◆ **Material provided**:

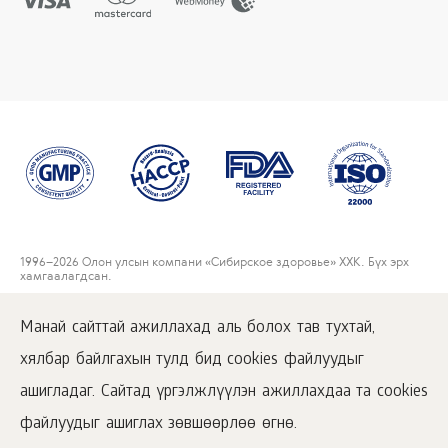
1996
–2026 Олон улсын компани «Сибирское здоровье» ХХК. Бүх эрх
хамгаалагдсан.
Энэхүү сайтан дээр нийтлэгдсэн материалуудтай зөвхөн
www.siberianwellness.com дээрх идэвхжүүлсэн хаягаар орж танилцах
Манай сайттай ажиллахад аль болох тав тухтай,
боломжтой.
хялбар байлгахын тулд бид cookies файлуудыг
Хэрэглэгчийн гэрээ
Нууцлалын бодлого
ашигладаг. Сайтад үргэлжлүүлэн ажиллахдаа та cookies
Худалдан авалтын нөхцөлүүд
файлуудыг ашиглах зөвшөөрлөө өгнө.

==

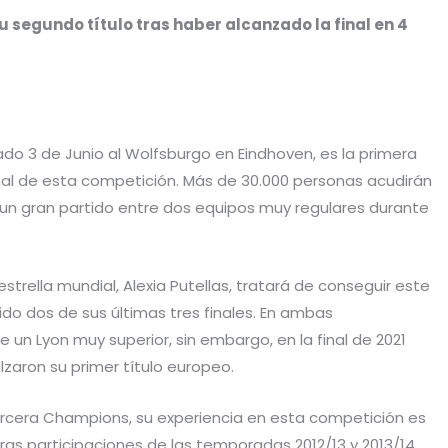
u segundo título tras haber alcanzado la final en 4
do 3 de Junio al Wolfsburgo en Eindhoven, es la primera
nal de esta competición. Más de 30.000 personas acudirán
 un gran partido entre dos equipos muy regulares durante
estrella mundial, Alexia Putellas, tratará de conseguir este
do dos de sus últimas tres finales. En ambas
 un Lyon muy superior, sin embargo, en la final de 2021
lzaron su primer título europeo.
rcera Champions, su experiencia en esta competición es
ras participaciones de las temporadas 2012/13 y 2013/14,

◆ **Exercise directions**: The word "cookies" may appear in several lines of the data; copy every line where it does.

◆ **Answer for the task**:
хялбар байлгахын тулд бид cookies файлуудыг
ашигладаг. Сайтад үргэлжлүүлэн ажиллахдаа та cookies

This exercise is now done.